Ha....well, this is not Japanese. To study Chinese you have to think in the Chinese way, not the Japanese way. Remember when you start translating, some meaning will be lost or added, it will no longer be original. It doesn't really matter whether is "被 dumped" or "把 dump", it still means the boyfriend got dumped, the feeling is exactly the same.
Hi pituitaryadenoma, if it's not too personal a question, what is your Chinese language background? You sound like you might be ethic Chinese; is this your first language? Reason I ask is that I am not as advanced a student as you are (clearly), but sometimes your advice on Mandarin seems to be a bit different from what I'm used to hearing. Just curious...
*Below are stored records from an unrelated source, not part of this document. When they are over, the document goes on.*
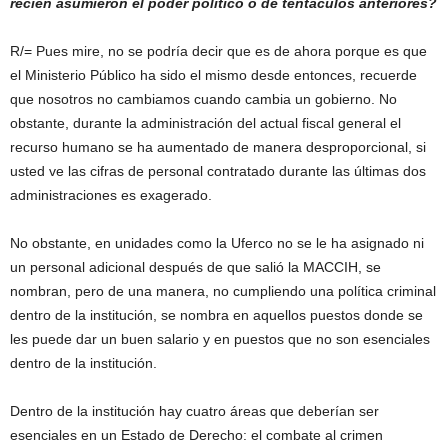
recién asumieron el poder político o de tentáculos anteriores?
R/= Pues mire, no se podría decir que es de ahora porque es que
el Ministerio Público ha sido el mismo desde entonces, recuerde
que nosotros no cambiamos cuando cambia un gobierno. No
obstante, durante la administración del actual fiscal general el
recurso humano se ha aumentado de manera desproporcional, si
usted ve las cifras de personal contratado durante las últimas dos
administraciones es exagerado.
No obstante, en unidades como la Uferco no se le ha asignado ni
un personal adicional después de que salió la MACCIH, se
nombran, pero de una manera, no cumpliendo una política criminal
dentro de la institución, se nombra en aquellos puestos donde se
les puede dar un buen salario y en puestos que no son esenciales
dentro de la institución.
Dentro de la institución hay cuatro áreas que deberían ser
esenciales en un Estado de Derecho: el combate al crimen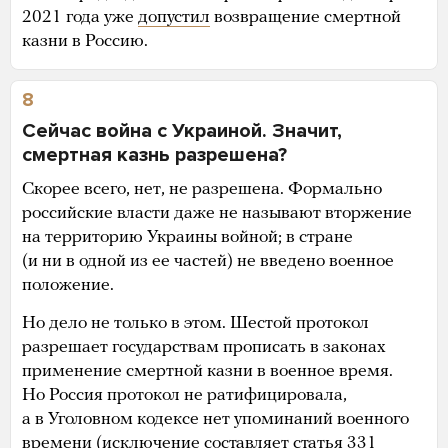
2021 года уже
допустил
возвращение смертной
казни в Россию.
8
Сейчас война с Украиной. Значит,
смертная казнь разрешена?
Скорее всего, нет, не разрешена. Формально
российские власти даже не называют вторжение
на территорию Украины войной; в стране
(и ни в одной из ее частей) не введено военное
положение.
Но дело не только в этом. Шестой протокол
разрешает государствам прописать в законах
применение смертной казни в военное время.
Но Россия протокол не ратифицировала,
а в Уголовном кодексе нет упоминаний военного
времени (исключение составляет статья 331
Hi casie, I suppose that I have two main reasons why I feel that “被 structure” sounds a little more “tragic” to me than “把 structure” does. First, in Japanese, the character “被” often implies a negative nuance, i.e. “suffer”. Its typical example words should be “被害” and “被告”, which are also seen in Chinese. The second reason is, I hesitate to say this, probably because of my younger-days trauma being dumped by some of my girlfriends..........
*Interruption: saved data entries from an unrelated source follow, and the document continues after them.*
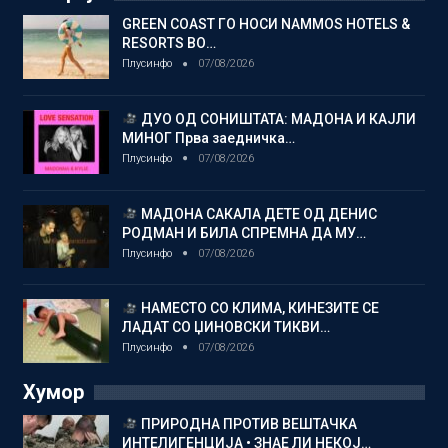
GREEN COAST ГО НОСИ NAMMOS HOTELS &
RESORTS ВО…
Плусинфо
07/08/2026
ДУО ОД СОНИШТАТА: МАДОНА И КАЈЛИ
МИНОГ Прва заедничка…
Плусинфо
07/08/2026
МАДОНА САКАЛА ДЕТЕ ОД ДЕНИС
РОДМАН И БИЛА СПРЕМНА ДА МУ…
Плусинфо
07/08/2026
НАМЕСТО СО КЛИМА, КИНЕЗИТЕ СЕ
ЛАДАТ СО ЏИНОВСКИ ТИКВИ…
Плусинфо
07/08/2026
Хумор
ПРИРОДНА ПРОТИВ ВЕШТАЧКА
ИНТЕЛИГЕНЦИЈА • ЗНАЕ ЛИ НЕКОЈ…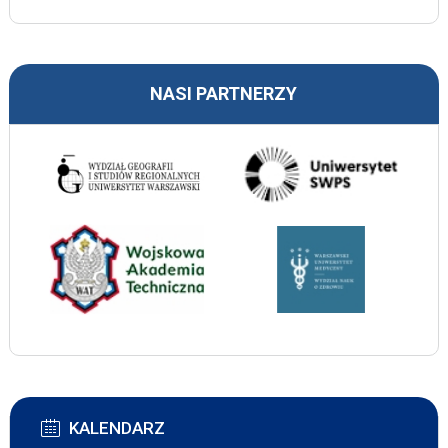
NASI PARTNERZY
KALENDARZ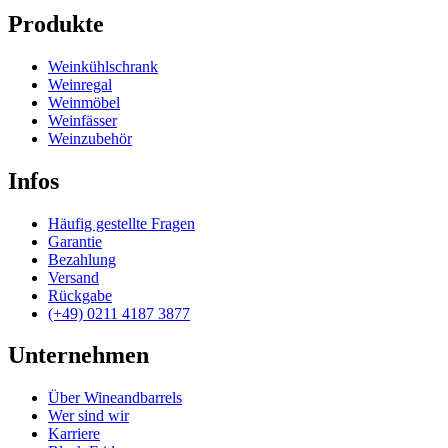
Produkte
Weinkühlschrank
Weinregal
Weinmöbel
Weinfässer
Weinzubehör
Infos
Häufig gestellte Fragen
Garantie
Bezahlung
Versand
Rückgabe
(+49) 0211 4187 3877
Unternehmen
Über Wineandbarrels
Wer sind wir
Karriere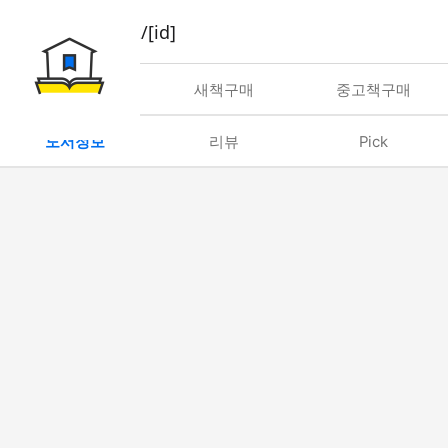
book/rent/[id]
대여
새책구매
중고책구매
도서정보
리뷰
Pick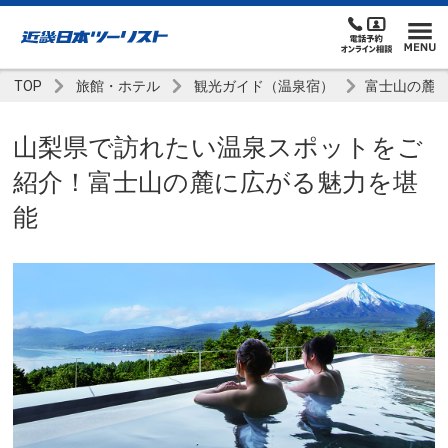
TOP
旅館・ホテル
観光ガイド（温泉宿）
富士山の麓
山梨県で訪れたい温泉スポットをご
紹介！富士山の麓に広がる魅力を堪
能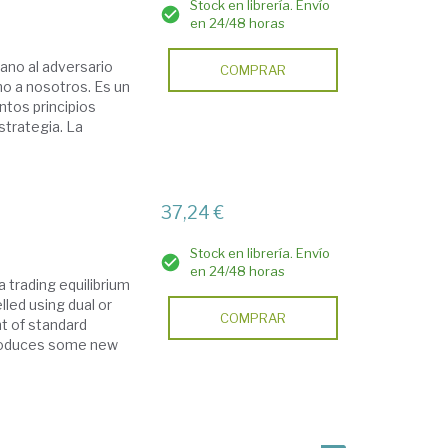
Stock en librería. Envío
en 24/48 horas
ano al adversario
COMPRAR
o a nosotros. Es un
ntos principios
strategia. La
37,24 €
Stock en librería. Envío
en 24/48 horas
 trading equilibrium
lled using dual or
COMPRAR
t of standard
 produces some new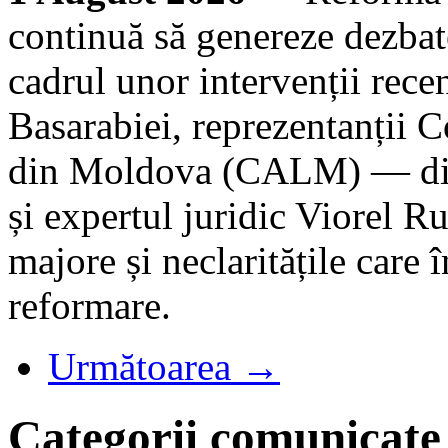
continuă să genereze dezbate
cadrul unor intervenții rece
Basarabiei, reprezentanții C
din Moldova (CALM) — dire
și expertul juridic Viorel R
majore și neclaritățile care 
reformare.
Următoarea →
Categorii comunicate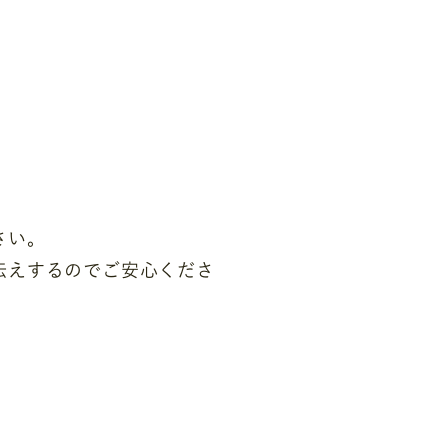
さい。
伝えするのでご安心くださ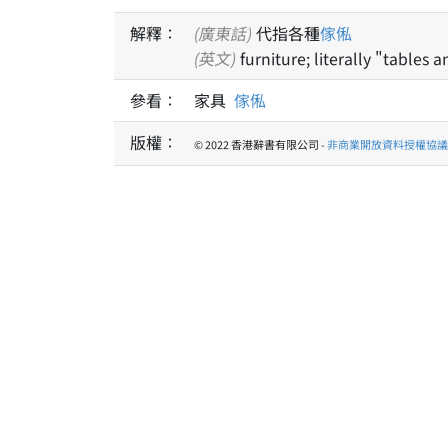
解釋：
(廣東話)
代指各種
傢俬
(英文)
furniture; literally "tables a
參看：
家具
傢俬
版權：
© 2022 香港辭書有限公司 -
非商業開放資料授權協議 1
So.. You don't say: I took it from your room. Unless they already know what "it" was first.. is that the general idea you are saying about "naked verbs"? A: Where is my toy? B: I took it from your room. So both A and B need to define what it is before they can talk about "it" without referring to it generally?
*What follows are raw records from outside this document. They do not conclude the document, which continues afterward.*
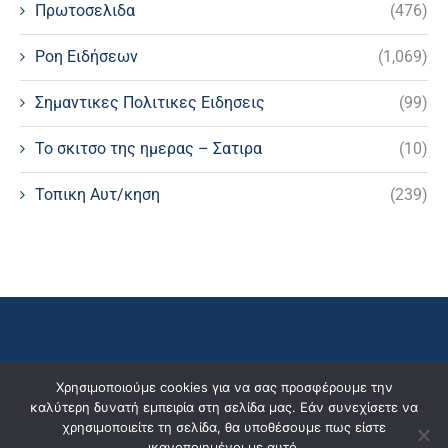
Πρωτοσελιδα
(476)
Ροη Ειδήσεων
(1,069)
Σημαντικες Πολιτικες Ειδησεις
(99)
Το σκιτσο της ημερας – Σατιρα
(10)
Τοπικη Αυτ/κηση
(239)
Χρησιμοποιούμε cookies για να σας προσφέρουμε την
καλύτερη δυνατή εμπειρία στη σελίδα μας. Εάν συνεχίσετε να
χρησιμοποιείτε τη σελίδα, θα υποθέσουμε πως είστε
ικανοποιημένοι με αυτό.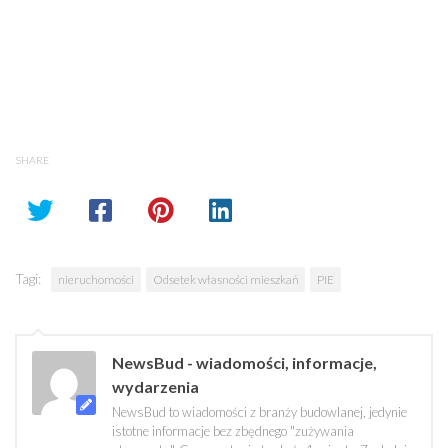
SHARE
Tagi:
nieruchomości
Odsetek własności mieszkań
PIE
NewsBud - wiadomości, informacje,
wydarzenia
NewsBud to wiadomości z branży budowlanej, jedynie
istotne informacje bez zbędnego "zużywania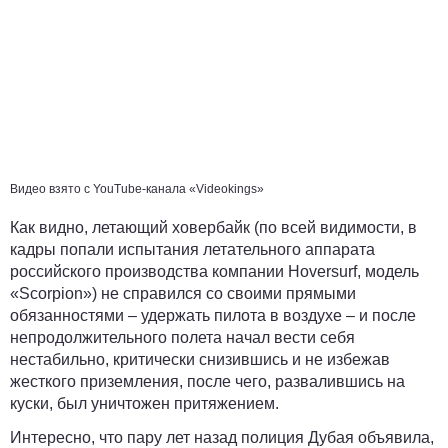
Видео взято с YouTube-канала «Videokings»
Как видно, летающий ховербайк (по всей видимости, в
кадры попали испытания летательного аппарата
российского производства компании Hoversurf, модель
«Scorpion») не справился со своими прямыми
обязанностями – удержать пилота в воздухе – и после
непродолжительного полета начал вести себя
нестабильно, критически снизившись и не избежав
жесткого приземления, после чего, развалившись на
куски, был уничтожен притяжением.
Интересно, что пару лет назад полиция Дубая объявила,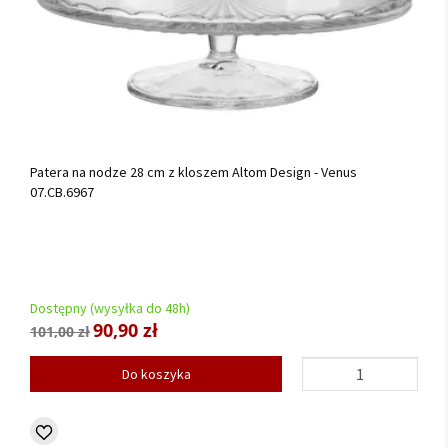
Patera na nodze 28 cm z kloszem Altom Design - Venus
07.CB.6967
Dostępny (wysyłka do 48h)
90,90 zł
101,00 zł
Do koszyka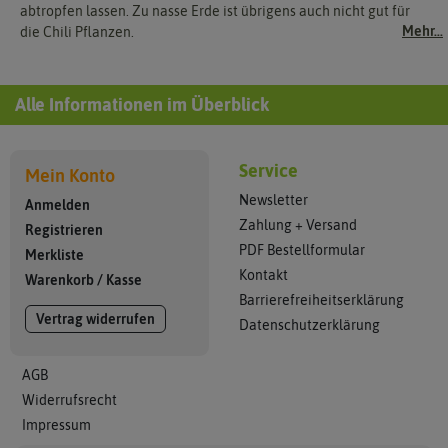
abtropfen lassen. Zu nasse Erde ist übrigens auch nicht gut für
Mehr...
die Chili Pflanzen.
Alle Informationen im Überblick
Service
Mein Konto
Newsletter
Anmelden
Zahlung + Versand
Registrieren
PDF Bestellformular
Merkliste
Kontakt
Warenkorb
/
Kasse
Barrierefreiheitserklärung
Vertrag widerrufen
Datenschutzerklärung
AGB
Widerrufsrecht
Impressum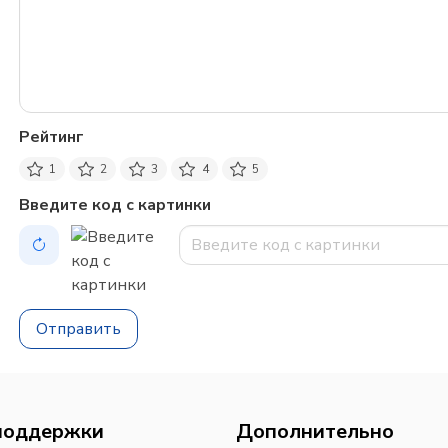
Рейтинг
1
2
3
4
5
Введите код с картинки
Отправить
поддержки
Дополнительно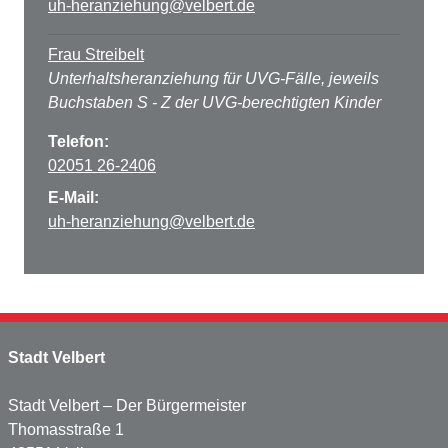
uh-heranziehung@velbert.de
Frau Streibelt
Unterhaltsheranziehung für UVG-Fälle, jeweils
Buchstaben S - Z der UVG-berechtigten Kinder
Telefon:
02051 26-2406
E-Mail:
uh-heranziehung@velbert.de
Stadt Velbert
Stadt Velbert – Der Bürgermeister
Thomasstraße 1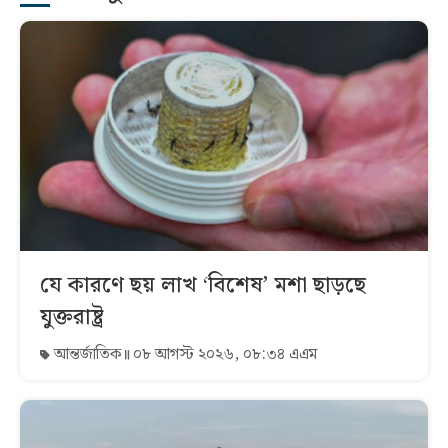
যে কারণে ছয় লাখ ‘বিশেষ’ মশা ছাড়ছে
যুক্তরাষ্ট্র
আন্তর্জাতিক
০৮ আগস্ট ২০২৬, ০৮:৩৪ এএম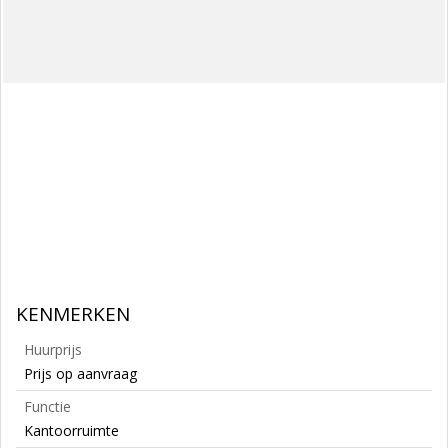
KENMERKEN
Huurprijs
Prijs op aanvraag
Functie
Kantoorruimte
Dear auntie68, Yup, I am a native speaker. I am learning Spanish from Spanishpod.com and bumped into this site. I don't know what you mean by my advice is different from what you heard? Example? I guess the reason you may feel that way is because "text-book-Standard-Chinese-for-non-native" is quite different from real Chinese spoken by native. For example: 你好吗？, this phrase seems to become a standard phrase being taught to a non-native first lesson, as most native English speakers use "How are you?" to greet each other, therefore it is assumed that Chinese greet each other by saying 你好吗？ too. However this is not the real case, most Chinese speakers don't greet each other by asking 你好吗？, having said that it is weird to most Chinese speakers. Though grammatically correct, 你好吗？ is not commonly being used among natives.